Bonus: Put the baby at boob level, and then you can just stand there and nurse and clean while he's still taped up.



*Disclaimer lest anybody believe I actually advocate duct taping babies: I do not actually advocate duct taping babies, no matter how tempting it might be.
post #3 of 15
Well, first of all, remember that the things you read from other people here on MDC are only one small window into their life. Things are likely not as perfect as you imagine they are!

It might be a matter of letting your standards slip until you can find a new routine that works for you. Of course you're not going to be cleaning and fixing baseboards with two small kids! I should hope that comes lower on the priority list than your kids, and there's only so many hours in the day.

But there is a balance out there between attention for the kids and attention for the house, it's just a matter of finding it. Right now, what works for us is a checklist-based system. That way, DH and I can see what needs to be done during the day, and can grab a chore when we have a few extra minutes (baby just happens to be enjoying floor time, preschooler is in her room "reading"). It also means that the smaller things don't get forgotten in the brain drain that is two small kids.

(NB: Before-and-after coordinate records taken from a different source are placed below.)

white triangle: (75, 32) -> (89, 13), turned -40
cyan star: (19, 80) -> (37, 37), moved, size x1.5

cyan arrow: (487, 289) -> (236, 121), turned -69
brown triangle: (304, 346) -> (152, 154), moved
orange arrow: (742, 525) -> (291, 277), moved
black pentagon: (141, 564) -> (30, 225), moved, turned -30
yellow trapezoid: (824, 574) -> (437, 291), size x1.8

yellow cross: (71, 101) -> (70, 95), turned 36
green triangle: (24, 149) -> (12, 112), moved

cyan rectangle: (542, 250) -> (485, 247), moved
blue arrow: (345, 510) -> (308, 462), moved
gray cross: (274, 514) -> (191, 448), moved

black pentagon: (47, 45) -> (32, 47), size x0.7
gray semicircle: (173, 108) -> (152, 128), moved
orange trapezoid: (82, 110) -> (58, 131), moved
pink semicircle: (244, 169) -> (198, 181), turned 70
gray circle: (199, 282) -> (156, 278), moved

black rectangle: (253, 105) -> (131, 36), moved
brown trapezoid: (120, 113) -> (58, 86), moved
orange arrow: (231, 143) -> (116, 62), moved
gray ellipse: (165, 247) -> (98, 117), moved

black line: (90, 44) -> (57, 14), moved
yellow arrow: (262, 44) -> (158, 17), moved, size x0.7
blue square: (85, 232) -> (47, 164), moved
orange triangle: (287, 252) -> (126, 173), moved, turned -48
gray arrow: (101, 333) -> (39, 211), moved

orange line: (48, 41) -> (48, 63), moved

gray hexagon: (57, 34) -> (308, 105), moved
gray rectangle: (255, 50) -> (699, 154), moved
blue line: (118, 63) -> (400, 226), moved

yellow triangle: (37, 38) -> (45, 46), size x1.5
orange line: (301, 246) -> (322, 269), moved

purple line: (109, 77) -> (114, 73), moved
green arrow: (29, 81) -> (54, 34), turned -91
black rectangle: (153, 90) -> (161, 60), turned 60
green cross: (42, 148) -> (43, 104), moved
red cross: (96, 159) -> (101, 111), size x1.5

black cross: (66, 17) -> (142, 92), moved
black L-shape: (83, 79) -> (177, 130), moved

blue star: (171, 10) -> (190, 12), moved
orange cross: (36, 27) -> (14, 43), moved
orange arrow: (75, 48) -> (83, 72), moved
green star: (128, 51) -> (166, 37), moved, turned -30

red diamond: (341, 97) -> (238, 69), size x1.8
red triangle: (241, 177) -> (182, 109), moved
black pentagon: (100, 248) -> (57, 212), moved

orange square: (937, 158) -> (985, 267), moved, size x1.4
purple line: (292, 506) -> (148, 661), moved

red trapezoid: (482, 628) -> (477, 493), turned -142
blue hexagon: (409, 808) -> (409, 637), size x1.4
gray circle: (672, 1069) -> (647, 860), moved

I think the key is making sure you adapt routines as things change. In a few years, you'll have the time for cleaning basebaords again, and they won't mind a bit that you missed those years.
post #4 of 15
I am OCD as well, but since I had my second baby I have not had time to dust. I honestly dust maybe 2 times a yr. I have found if no one touches it you can't tell as bad that you need to dust.

Also when I have a really little baby things do have to slide. I chose what was time consuming and wouldn't stress me out (dusting) and let it go. I have the kids help (now that they are almost 2yr, 3 1/2yrs, and 10yrs) and we do a quick clean up of toys before bath. Then when they are in the tub DH or DD1 sits with them so I can run the vacuum quick. I will also clean the bathroom while they are in the tub. We use vinegar and water to clean so no strong chemicals. Once they are in bed I clean the kitchen back up and fold any laundry we have. It becomes simpler as they get older but until then I vote for finding things to relax your standards on.

This is coming from someone who vacuums out the couch every time I vacuum (another thing that I let slide for a couple yrs) and wipes already clean counters.

I agree kids grow too quickly to spend time they are awake cleaning (unless they will join you which is a wonderful learning experience). Good luck and go easy on yourself.
post #5 of 15
Hi there

I am in the same situation. I have a 2yr and a 4month old. I have had a hard time getting into the swing of things and finding the balance of how to keep things clean and tidy and be a good ap mommy. I still have things packed in boxes from our last move in Oct! My house got very chaotic and messy during my very difficult preg. I was on limited activity and couldn't do much.

Something, I've found that helps is 1. lower my standards! I am not going to have a super tidy house!

2. Split the house into zones. Each day has a different zone, so in theory one room gets cleaned a day.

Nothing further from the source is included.